Na segunda temporada da nova fase de Doctor Who, o episódio Wish World mergulha numa crítica profunda aos perigos do culto à perfeição e à criação de realidades artificiais onde tudo parece ideal — mas somente à custa da exclusão sistemática de tudo o que é considerado “fora da norma”.
Conrad Clark, criador deste “mundo dos desejos”, idealizou uma sociedade perfeita após anos de frustrações, rejeições e insegurança emocional.
Ao alimentar a ideia de uma realidade sem dor, diversidade ou conflito, ele não somente reprime sua humanidade como impõe aos outros uma prisão disfarçada de paraíso.
Somente Ruby Sunday — junto a pessoas em situação de rua e outros marginalizados — percebe que algo está errado.
Isso porque, como aponta a narrativa, são justamente os invisibilizados que conseguem enxergar as rachaduras de um sistema que os exclui.
Essa percepção reforça uma crítica clara: os que vivem à margem da sociedade são os únicos com sensibilidade e lucidez para notar quando a utopia se torna distopia.
E neste universo, quem começa a questionar o sistema é rapidamente neutralizado — seja sendo preso, ignorado ou sumariamente “apagado”.
Clark genuinamente desejava proteger as pessoas — e a si — do sofrimento.
Ao usar o poder do bebê Desiderium, capaz de realizar desejos, ele construiu um mundo “perfeito” onde tudo parece feliz, colorido e harmônico.
Contudo, ao moldar a realidade com base em sua visão unilateral de perfeição, ele acaba reproduzindo o mesmo tipo de exclusão e repressão que o feriu no passado.
O que começa como um desejo de bem-estar se transforma em uma estrutura de controle total: quem não se encaixa, “desaparece” e quem duvida, é silenciado.
Nesse projeto de mundo idealizado, a participação da Rani adiciona outra camada de complexidade.
Cientista genial, amoral e obcecada por controle, a Rani não compartilha necessariamente dos ideais emocionais de Conrad Clark — ela nunca foi movida por empatia, mas sim por eficiência, ordem e dominação científica sobre o caos da vida.
Seus motivos para colaborar com Conrad podem ser múltiplos e complementares:
- Manipulação estratégica: É possível que ela tenha se aproveitado da fragilidade emocional de Clark para alcançar seus próprios fins — talvez experimentando os limites do controle de desejos e da engenharia social em larga escala.
- Desprezo pela imperfeição: A Rani sempre viu os seres humanos e outras espécies como “matéria-prima” para suas experiências. Um mundo onde tudo funciona perfeitamente, onde os indesejados são eliminados e onde o comportamento é previsível, pode representar para ela o laboratório social perfeito.

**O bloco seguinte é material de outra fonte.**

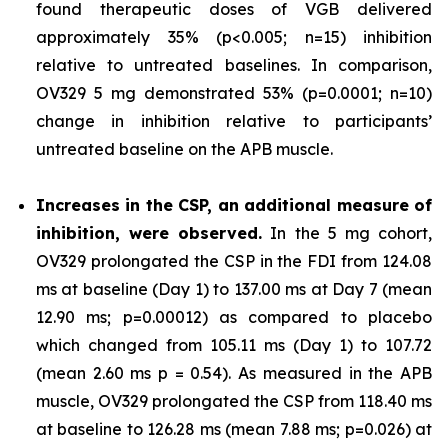
found therapeutic doses of VGB delivered
approximately 35% (p<0.005; n=15) inhibition
relative to untreated baselines. In comparison,
OV329 5 mg demonstrated 53% (p=0.0001; n=10)
change in inhibition relative to participants’
untreated baseline on the APB muscle.
Increases in the CSP, an additional measure of
inhibition, were observed.
In the 5 mg cohort,
OV329 prolongated the CSP in the FDI from 124.08
ms at baseline (Day 1) to 137.00 ms at Day 7 (mean
12.90 ms; p=0.00012) as compared to placebo
which changed from 105.11 ms (Day 1) to 107.72
(mean 2.60 ms p = 0.54). As measured in the APB
muscle, OV329 prolongated the CSP from 118.40 ms
at baseline to 126.28 ms (mean 7.88 ms; p=0.026) at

- Obcecada por ordem: Diferente do Mestre (que deseja o caos), a Rani deseja controle absoluto. Ao eliminar o erro, a dor e a imprevisibilidade, ela constrói uma sociedade onde a ciência e a lógica são absolutas — mesmo que isso signifique sacrificar o livre-arbítrio.
Em suma, se Conrad deseja um mundo sem sofrimento por medo da dor, a Rani o deseja por desprezo à fragilidade e à desordem da condição humana.
Enquanto ele busca consolo, ela busca domínio e juntos criam uma utopia plástica onde o que é vivo se torna descartável.
A crítica do episódio se conecta diretamente com o positivismo tóxico contemporâneo, onde a felicidade constante, o sucesso absoluto e a aparência de perfeição se tornaram metas inalcançáveis e opressoras.
O episódio dialoga com a obra de George Orwell, 1984, ao revelar como a supressão da subjetividade e do pensamento crítico pode parecer sedutora quando embalada em cores vibrantes, sorrisos forçados e uma estética de comercial de TV.
Aceitar que somos “perfeitos imperfeitos” — ou mesmo “imperfeitos perfeitos” — é um ato de resistência contra os padrões utópicos impostos pela sociedade. Essa ideia ecoa a crítica do episódio, revelando que a humanidade reside justamente em nossa vulnerabilidade, na pluralidade de experiências e emoções.
A imperfeição, longe de ser uma falha, é o que nos torna singulares e plenamente humanos.
Ao tentar apagar essa condição para criar um mundo supostamente melhor, o episódio mostra que também se apaga a empatia, a diversidade e a liberdade.
É na imperfeição compartilhada que mora a possibilidade de um mundo mais justo e verdadeiramente coletivo.
Assim como em 1984, a perfeição neste universo é uma farsa mantida por medo e controle.
E como o episódio nos lembra, a verdadeira liberdade está na aceitação da complexidade da existência — e não em prisões douradas que mascaram a opressão.